Su mirada y ademanes desprendían tal inocencia, que todos, sin excepción, se apartaron para dejar pasar a la niña, que avanzó lentamente sin apenas dejar huella al pisar el césped, hasta situarse justo debajo del árbol. Y una vez allí, ante el asombro de los presentes, se dirigió al niño mostrando una leve sonrisa en los labios.

—Baja, Pablo —dijo con voz suave y tranquila.

—¡No bajaré hasta que se vayan! —respondió él malhumorado.

Isabelita volvió entonces la cabeza hacia el grupo de gente que, algo alejada del árbol, contemplaba en silencio la escena. Y aquel simple gesto fue suficiente para que todos se apartaran aún más, hasta situarse al otro lado de la calle donde estaba aparcada la furgoneta del vendedor de helados.

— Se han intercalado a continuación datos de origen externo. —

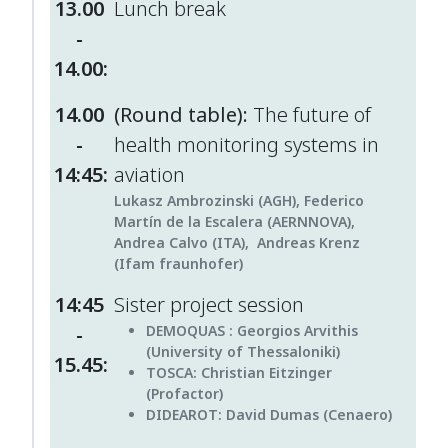
13.00
Lunch break
-
14.00:
14.00
(Round table):
The future of
-
health monitoring systems in
14:45:
aviation
Lukasz Ambrozinski (AGH), Federico
Martín de la Escalera (AERNNOVA),
Andrea Calvo (ITA), Andreas Krenz
(Ifam fraunhofer)
14:45
Sister project session
-
DEMOQUAS :
Georgios Arvithis
(University of Thessaloniki)
15.45:
TOSCA
: Christian Eitzinger
(Profactor)
DIDEAROT:
David Dumas (Cenaero)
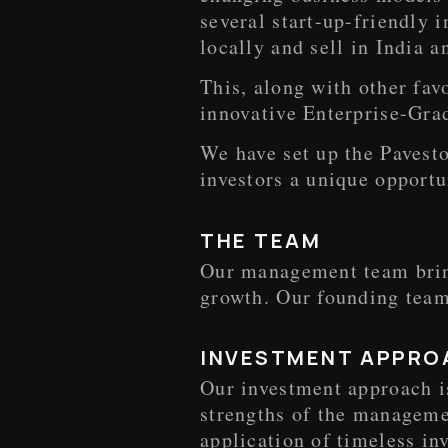
several start-up-friendly 
locally and sell in India a
This, along with other fav
innovative Enterprise-Grad
We have set up the Pavesto
investors a unique opportu
THE TEAM
Our management team bring
growth. Our founding team
INVESTMENT APPRO
Our investment approach i
strengths of the managemen
application of timeless in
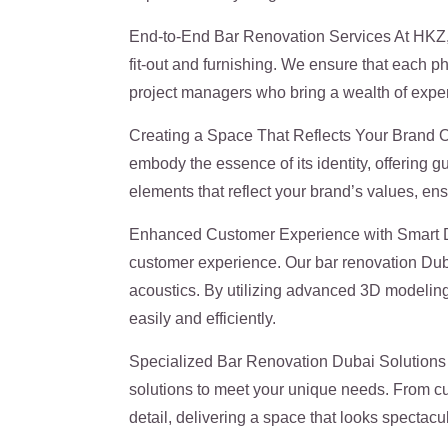
End-to-End Bar Renovation Services At HKZ, 
fit-out and furnishing. We ensure that each p
project managers who bring a wealth of experi
Creating a Space That Reflects Your Brand Ou
embody the essence of its identity, offering 
elements that reflect your brand’s values, ensu
Enhanced Customer Experience with Smart Des
customer experience. Our bar renovation Dubai
acoustics. By utilizing advanced 3D modeling, 
easily and efficiently.
Specialized Bar Renovation Dubai Solutions W
solutions to meet your unique needs. From cu
detail, delivering a space that looks spectacul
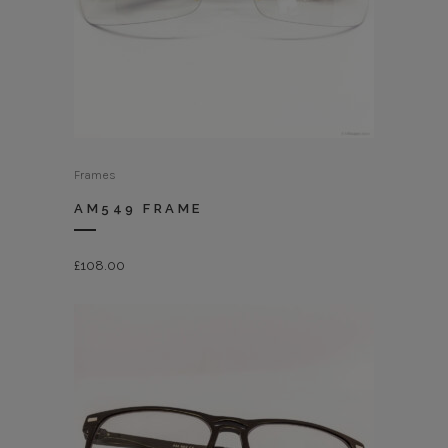
Frames
AM549 FRAME
£
108.00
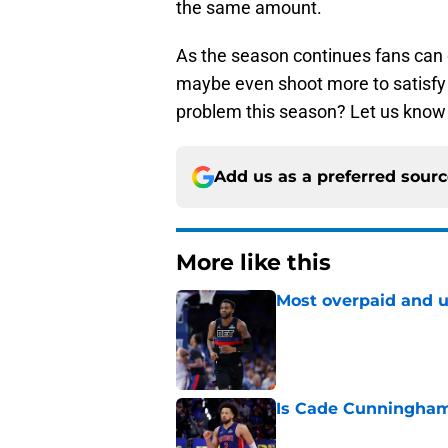
the same amount.
As the season continues fans can 
maybe even shoot more to satisfy 
problem this season? Let us know
Add us as a preferred sour
More like this
Most overpaid and u
Published by on Invalid Dat
Is Cade Cunningham 
Published by on Invalid Dat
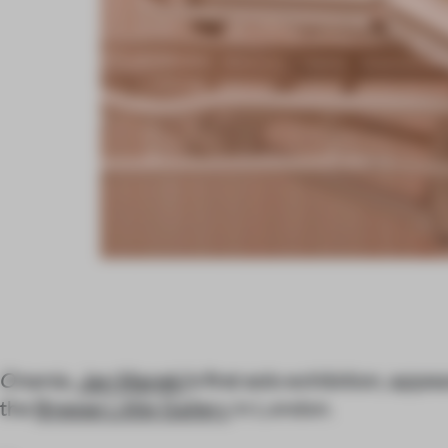
Onania
,
Jan Manski
’s first solo exhibition, appe
the
Breese Little Gallery
in London.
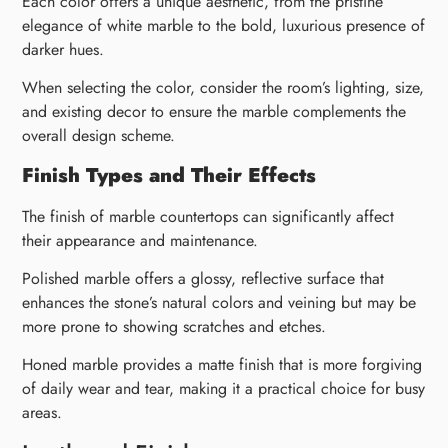
Each color offers a unique aesthetic, from the pristine
elegance of white marble to the bold, luxurious presence of
darker hues.
When selecting the color, consider the room’s lighting, size,
and existing decor to ensure the marble complements the
overall design scheme.
Finish Types and Their Effects
The finish of marble countertops can significantly affect
their appearance and maintenance.
Polished marble offers a glossy, reflective surface that
enhances the stone’s natural colors and veining but may be
more prone to showing scratches and etches.
Honed marble provides a matte finish that is more forgiving
of daily wear and tear, making it a practical choice for busy
areas.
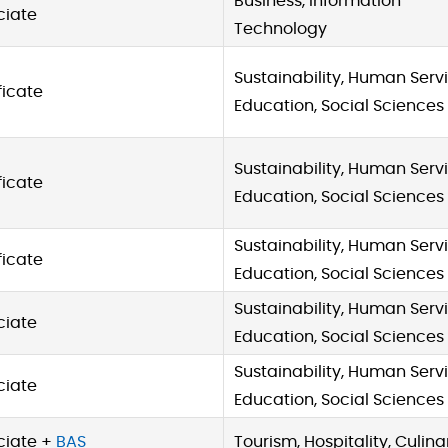
Business, Information
ciate
Technology
Sustainability, Human Servi
ficate
Education, Social Sciences
Sustainability, Human Servi
ficate
Education, Social Sciences
Sustainability, Human Servi
ficate
Education, Social Sciences
Sustainability, Human Servi
ciate
Education, Social Sciences
Sustainability, Human Servi
ciate
Education, Social Sciences
ciate +
BAS
Tourism, Hospitality, Culina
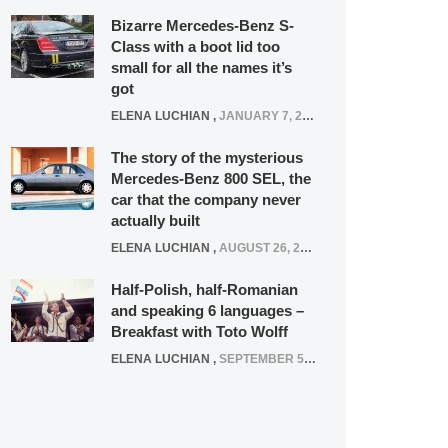
Bizarre Mercedes-Benz S-
Class with a boot lid too
small for all the names it’s
got
ELENA LUCHIAN
,
JANUARY 7, 2022
The story of the mysterious
Mercedes-Benz 800 SEL, the
car that the company never
actually built
ELENA LUCHIAN
,
AUGUST 26, 2020
Half-Polish, half-Romanian
and speaking 6 languages –
Breakfast with Toto Wolff
ELENA LUCHIAN
,
SEPTEMBER 5, 2016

—Pablo, deja de hacer el tonto y baja, por favor —repitió la niña nuevamente.

—No bajaré, Isabel. No lo haré hasta que me des una respuesta.

—Ay, Pablo, ya lo hemos hablado. Necesitamos tiempo. No puedo darte una respuesta ahora.

—¡Solo quiero saber si me quieres! Dime sí o no.

—Claro que te quiero. ¿Cómo puedes dudarlo?

—Entonces, ¿por qué no te casas conmigo?

—¡PORQUE SOLO TENEMOS DIEZ AÑOS! ¡DEJA DE HACER EL IDIOTA Y BAJA DEL ÁRBOL! —gritó con todas sus fuerzas la niña, sobresaltando al grupo que contemplaba la escena desde el otro lado de la calle.

Rápidamente, Pablito comenzó a bajar del árbol, y al poco rato ponía los pies en el suelo para fundirse en un tierno abrazo con Isabelita.

El grupo dejó de grabar unos segundos y aplaudió conmovido. Algunos incluso se enjugaron las lágrimas. Por su parte, la madre cruzó la calle sin la menor vacilación, agarró al niño de la oreja y se lo llevó hacia la casa, en cuyo interior desapareció tras dar un sonoro portazo.

La niña se encogió de hombros, lanzó un suspiro de resignación, y a continuación volvió su rostro hacia los que grababan sin descanso desde el otro lado de la calle. Se agachó para coger una de las muchas manzanas que había en el césped, la contempló con una sonrisa, y luego de dar media vuelta, se marchó de allí de la misma forma que había llegado.

Tras contemplar durante unos minutos cómo se alejaba la angelical criatura, finalmente todos apagaron los smartphones y volvieron a ponerse en movimiento. Los ciclistas montaron en las bicicletas; las monjas guardaron sus rosarios; el repartidor de prensa continuó el recorrido habitual; el grupo de corredores prosiguió haciendo footing; los testigos de Jehová y el vendedor de enciclopedias siguieron su itinerario; el dueño de la furgoneta de los helados se alejó del lugar de los hechos, y el resto se dispersó en diferentes direcciones.

Tan solo quedó al pie del árbol, completamente desvanecido sobre el resplandeciente verdor del césped, el señor de negro al que nadie conocía, rodeado de brillantes manzanas de un rojo intenso.

Si alguien desea ver lo que aconteció aquella mañana en una tranquila y frondosa urbanización situada a las afueras de la ciudad, puede verlo en YouTube: «Un niño se encarama a un árbol y baja gracias a los requerimientos de una preciosa niña».